___ DATASET EXTRACT ___

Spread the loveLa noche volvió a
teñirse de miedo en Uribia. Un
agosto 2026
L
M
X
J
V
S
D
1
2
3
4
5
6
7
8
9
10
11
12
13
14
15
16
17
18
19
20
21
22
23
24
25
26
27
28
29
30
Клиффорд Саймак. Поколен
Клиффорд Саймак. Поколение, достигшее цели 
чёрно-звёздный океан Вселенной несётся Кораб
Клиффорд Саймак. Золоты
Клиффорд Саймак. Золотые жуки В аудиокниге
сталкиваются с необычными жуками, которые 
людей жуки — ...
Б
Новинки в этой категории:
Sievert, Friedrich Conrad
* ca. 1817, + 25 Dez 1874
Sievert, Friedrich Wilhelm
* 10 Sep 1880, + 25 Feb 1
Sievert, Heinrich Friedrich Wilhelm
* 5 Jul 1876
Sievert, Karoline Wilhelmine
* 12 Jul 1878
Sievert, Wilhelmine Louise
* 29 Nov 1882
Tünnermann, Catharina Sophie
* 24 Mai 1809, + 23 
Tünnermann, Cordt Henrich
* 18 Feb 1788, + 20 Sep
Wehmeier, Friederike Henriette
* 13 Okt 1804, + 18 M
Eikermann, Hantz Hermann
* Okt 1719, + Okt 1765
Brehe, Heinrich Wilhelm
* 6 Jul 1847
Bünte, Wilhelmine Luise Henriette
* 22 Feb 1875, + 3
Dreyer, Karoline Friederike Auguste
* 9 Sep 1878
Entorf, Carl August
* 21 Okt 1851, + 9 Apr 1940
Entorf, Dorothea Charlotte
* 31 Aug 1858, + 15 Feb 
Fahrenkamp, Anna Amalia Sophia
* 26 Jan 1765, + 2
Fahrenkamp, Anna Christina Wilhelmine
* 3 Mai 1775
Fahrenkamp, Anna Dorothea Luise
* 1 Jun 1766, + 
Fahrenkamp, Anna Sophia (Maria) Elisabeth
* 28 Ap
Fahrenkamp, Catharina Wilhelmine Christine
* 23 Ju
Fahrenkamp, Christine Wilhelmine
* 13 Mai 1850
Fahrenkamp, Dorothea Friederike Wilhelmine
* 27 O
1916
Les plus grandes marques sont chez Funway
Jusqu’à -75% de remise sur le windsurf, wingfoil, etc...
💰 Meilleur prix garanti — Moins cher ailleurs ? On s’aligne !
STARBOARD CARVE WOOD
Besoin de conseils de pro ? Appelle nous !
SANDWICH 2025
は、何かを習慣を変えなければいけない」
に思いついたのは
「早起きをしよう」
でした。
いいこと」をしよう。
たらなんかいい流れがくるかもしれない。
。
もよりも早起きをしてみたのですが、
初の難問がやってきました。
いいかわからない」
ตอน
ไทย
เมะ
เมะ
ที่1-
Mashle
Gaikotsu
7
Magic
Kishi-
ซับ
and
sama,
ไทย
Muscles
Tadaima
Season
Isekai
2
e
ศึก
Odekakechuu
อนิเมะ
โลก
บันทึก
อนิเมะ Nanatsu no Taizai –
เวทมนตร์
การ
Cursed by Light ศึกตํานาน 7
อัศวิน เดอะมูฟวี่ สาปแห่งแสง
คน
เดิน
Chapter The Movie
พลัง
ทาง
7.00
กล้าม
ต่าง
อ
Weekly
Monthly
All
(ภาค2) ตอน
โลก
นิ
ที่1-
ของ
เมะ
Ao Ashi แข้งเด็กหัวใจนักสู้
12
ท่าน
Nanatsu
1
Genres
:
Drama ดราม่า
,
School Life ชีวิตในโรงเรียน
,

___

ASSIGNED TASK: Set down the records again without altering a word.

THE COMPLETED TASK:
Spread the loveLa noche volvió a
teñirse de miedo en Uribia. Un
agosto 2026
L
M
X
J
V
S
D
1
2
3
4
5
6
7
8
9
10
11
12
13
14
15
16
17
18
19
20
21
22
23
24
25
26
27
28
29
30
Клиффорд Саймак. Поколен
Клиффорд Саймак. Поколение, достигшее цели 
чёрно-звёздный океан Вселенной несётся Кораб
Клиффорд Саймак. Золоты
Клиффорд Саймак. Золотые жуки В аудиокниге
сталкиваются с необычными жуками, которые 
людей жуки — ...
Б
Новинки в этой категории:
Sievert, Friedrich Conrad
* ca. 1817, + 25 Dez 1874
Sievert, Friedrich Wilhelm
* 10 Sep 1880, + 25 Feb 1
Sievert, Heinrich Friedrich Wilhelm
* 5 Jul 1876
Sievert, Karoline Wilhelmine
* 12 Jul 1878
Sievert, Wilhelmine Louise
* 29 Nov 1882
Tünnermann, Catharina Sophie
* 24 Mai 1809, + 23 
Tünnermann, Cordt Henrich
* 18 Feb 1788, + 20 Sep
Wehmeier, Friederike Henriette
* 13 Okt 1804, + 18 M
Eikermann, Hantz Hermann
* Okt 1719, + Okt 1765
Brehe, Heinrich Wilhelm
* 6 Jul 1847
Bünte, Wilhelmine Luise Henriette
* 22 Feb 1875, + 3
Dreyer, Karoline Friederike Auguste
* 9 Sep 1878
Entorf, Carl August
* 21 Okt 1851, + 9 Apr 1940
Entorf, Dorothea Charlotte
* 31 Aug 1858, + 15 Feb 
Fahrenkamp, Anna Amalia Sophia
* 26 Jan 1765, + 2
Fahrenkamp, Anna Christina Wilhelmine
* 3 Mai 1775
Fahrenkamp, Anna Dorothea Luise
* 1 Jun 1766, + 
Fahrenkamp, Anna Sophia (Maria) Elisabeth
* 28 Ap
Fahrenkamp, Catharina Wilhelmine Christine
* 23 Ju
Fahrenkamp, Christine Wilhelmine
* 13 Mai 1850
Fahrenkamp, Dorothea Friederike Wilhelmine
* 27 O
1916
Les plus grandes marques sont chez Funway
Jusqu’à -75% de remise sur le windsurf, wingfoil, etc...
💰 Meilleur prix garanti — Moins cher ailleurs ? On s’aligne !
STARBOARD CARVE WOOD
Besoin de conseils de pro ? Appelle nous !
SANDWICH 2025
は、何かを習慣を変えなければいけない」
に思いついたのは
「早起きをしよう」
でした。
いいこと」をしよう。
たらなんかいい流れがくるかもしれない。
。
もよりも早起きをしてみたのですが、
初の難問がやってきました。
いいかわからない」
ตอน
ไทย
เมะ
เมะ
ที่1-
Mashle
Gaikotsu
7
Magic
Kishi-
ซับ
and
sama,
ไทย
Muscles
Tadaima
Season
Isekai
2
e
ศึก
Odekakechuu
อนิเมะ
โลก
บันทึก
อนิเมะ Nanatsu no Taizai –
เวทมนตร์
การ
Cursed by Light ศึกตํานาน 7
อัศวิน เดอะมูฟวี่ สาปแห่งแสง
คน
เดิน
Chapter The Movie
พลัง
ทาง
7.00
กล้าม
ต่าง
อ
Weekly
Monthly
All
(ภาค2) ตอน
โลก
นิ
ที่1-
ของ
เมะ
Ao Ashi แข้งเด็กหัวใจนักสู้
12
ท่าน
Nanatsu
1
Genres
:
Drama ดราม่า
,
School Life ชีวิตในโรงเรียน
,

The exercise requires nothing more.